Which checker or checkers should a player use to complete his 5-3 move? That decision is typically based upon the shooter’s relative checker position in that specific game, the future well-being for his pieces, which points (if any) contain an opponent’s blot (a piece resting alone on a point, thus vulnerable to be hit), and which points cannot be landed upon due to an opponent having more than one piece on those points.

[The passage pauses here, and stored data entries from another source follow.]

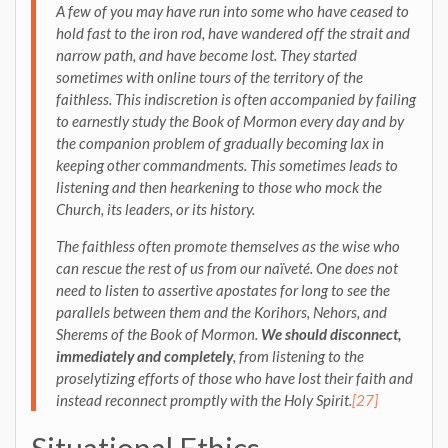
A few of you may have run into some who have ceased to
hold fast to the iron rod, have wandered off the strait and
narrow path, and have become lost. They started
sometimes with online tours of the territory of the
faithless. This indiscretion is often accompanied by failing
to earnestly study the Book of Mormon every day and by
the companion problem of gradually becoming lax in
keeping other commandments. This sometimes leads to
listening and then hearkening to those who mock the
Church, its leaders, or its history.
The faithless often promote themselves as the wise who
can rescue the rest of us from our naïveté. One does not
need to listen to assertive apostates for long to see the
parallels between them and the Korihors, Nehors, and
Sherems of the Book of Mormon
.
We should disconnect,
immediately and completely
, from listening to the
proselytizing efforts of those who have lost their faith and
instead reconnect promptly with the Holy Spirit.
[27]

I mentioned hitting a blot, but didn’t elaborate. What happens in that case? The lone piece (the blot) is picked up and removed from the board. The checker is placed on the middle ridge that separates the two sides of the playing board. This ridge is known as the bar, and is a holding area. A player whose blot is hit must reenter from the bar onto an available space (a point containing no more than one opponent piece) within his opponent’s home board.
Upon being hit, the player must reenter prior to making any other move. For example, if my opponent has made the 6-point, the 3-point, and the 1-point in his home board, I can enter with a roll of 2, 4, or 5 on either of my dice. I use the other number on the dice to complete my move with the same checker or a different one. If a player cannot make a legal move with one or both of his dice (all points to which he might otherwise move are occupied by two or more opponent checkers), he forfeits that portion of his turn. For example, let’s say I have borne off 13 men, and I now occupy my opponent’s 5-point with both remaining checkers. If I roll 6-4, I can bear off only one man (using the 6 on one die), assuming my opponent has two or more pieces on his 1-point. My 4 on the second die is blocked; thus, I forfeit that part of the move.
Scoring a Game
The winner of a game gets one point if the cube was never turned, or the cube was offered and declined. Otherwise, the winner gets the value of the cube. However, there are two circumstances in which the value of the game is doubled or tripled. They are when one player gammons another, and when one player backgammons another:
Gammon occurs when one player bears off all his pieces before the opponent bears off any. This is scored as a double game (the winner gets twice the value of the doubling cube).
Backgammon occurs when one player bears off all his pieces before the opponent bears off any and the opponent still has at least one piece in the winner’s inner (or home) board. In the United States, we value this occurrence as a triple game (the winner gets three times the value of the doubling cube). Some areas of the world do not recognize triple games.